A veces las estrellas están obligadas a vivir con una sonrisa permanente dibujada en la cara, después de pasarse la vida entera frente a photocalls. Durante años lo que vendía era una imagen amable y desenfadada, mientras que se criticaba duramente a aquellas que poseían un semblante mucho más serio calificándolas como bordes o mal educadas. La revista ‘Grazia’ ha publicado en su último número un reportaje que desvela cómo de naturales son las ‘celebs’ y qué es lo que vende más... ¿Una sonrisa o una cara de ajo?

Esta percepción ha cambiado en los últimos tiempos y ahora venden por igual las caras más sonrientes o las que tienen por naturaleza cara de ajo.
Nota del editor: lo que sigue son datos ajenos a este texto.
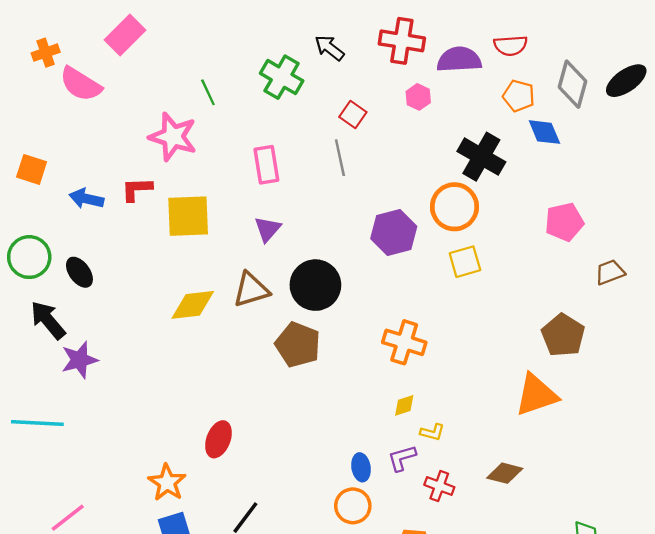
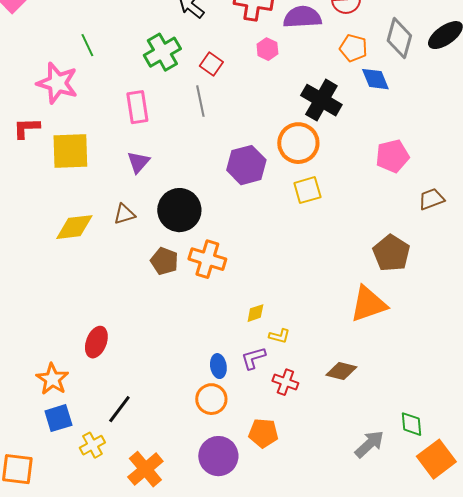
green cross: (282, 77) -> (162, 52), moved, turned 30
brown triangle: (251, 290) -> (124, 214), size x0.7
orange cross: (404, 342) -> (207, 259), moved
brown pentagon: (298, 345) -> (164, 261), size x0.7

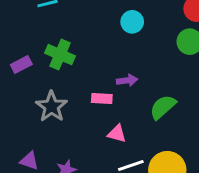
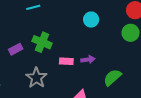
pink rectangle: (102, 98) -> (66, 61), moved

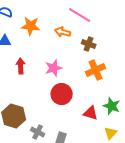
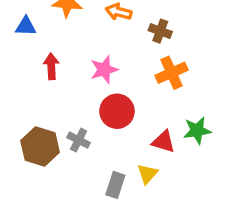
green star: (112, 106) -> (197, 130), turned -30
gray cross: (38, 132) -> (79, 140), moved
yellow triangle: (111, 133) -> (147, 174), moved

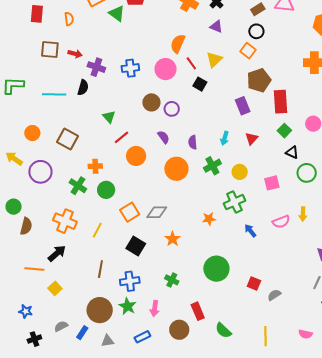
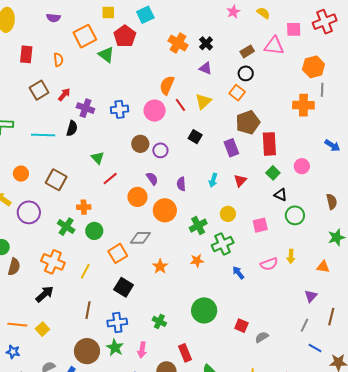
brown square: (50, 49) -> (39, 90), turned -36
red arrow: (75, 54) -> (64, 95), turned -64
black square: (200, 84) -> (195, 137), moved
orange circle: (136, 156) -> (137, 197), moved
green cross: (212, 166) -> (198, 226), moved
gray diamond: (157, 212) -> (140, 238), moved
orange star: (173, 239) -> (160, 266), moved
orange line: (34, 269) -> (17, 325), moved

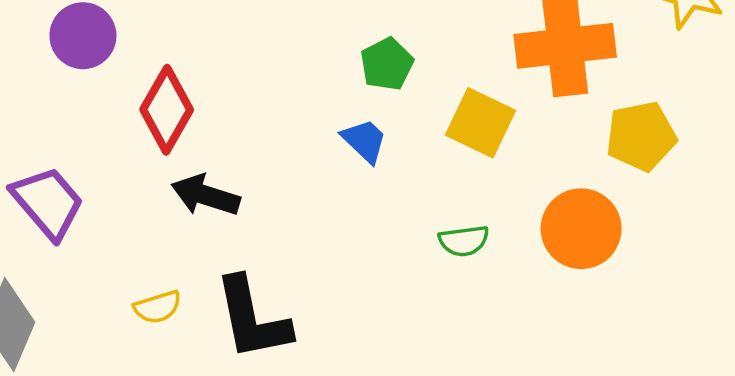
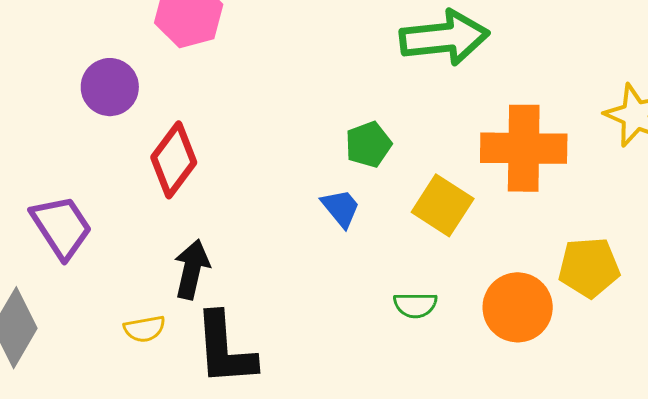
yellow pentagon: (641, 136) -> (589, 267), moved
black arrow: (206, 195) -> (192, 269), moved, turned 78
El claro ejemplo es el de Julia Roberts propietaria de la sonrisa más famosa de todos los tiempos frente a Victoria Beckham que durante años no ha mostrado ni una leve mueca en su cara hasta hace muy poco. Y es que en algún momento tendría que bajar la guardia y dedicarnos su mejor sonrisa.

Quienes también son muy asiduas a mostrar su dentadura perfectamente alineada y cautivarnos con una sonrisa de película son las modelos Miranda Kerr o Alessandra Ambrosio acostumbradas a posar ante la cámara con una sonrisa radiante. Pero quien se está alzando como la reina de la sonrisa es Kate Middleton haciéndole sombra a la mismísima Máxima de Holanda.

En el otro lado de la moneda están las ‘celebs’ con cara de vinagre constante, aquellas a las que sonreír cosa de otro mundo. La gemela Mary-Kate Olsen ha borrado perpetuamente la sonrisa de la cara... ¿Será porque no paró de hacerlo durante su mñas tierna infancia? La cara de ajo es muy habitual en la vampiro más universal Kristen Stewart, quién se tomo su papel muy a pecho y hace tiempo que no sabe lo que es reirse a carcajadas.

En definitiva da igual si la sonrisa es algo permanente en tu cara o si es más habitual verte con cara de pocos amigos, lo importante es que seas natural y fiel a ti mismo y no intentar vender algo que en realidad no eres.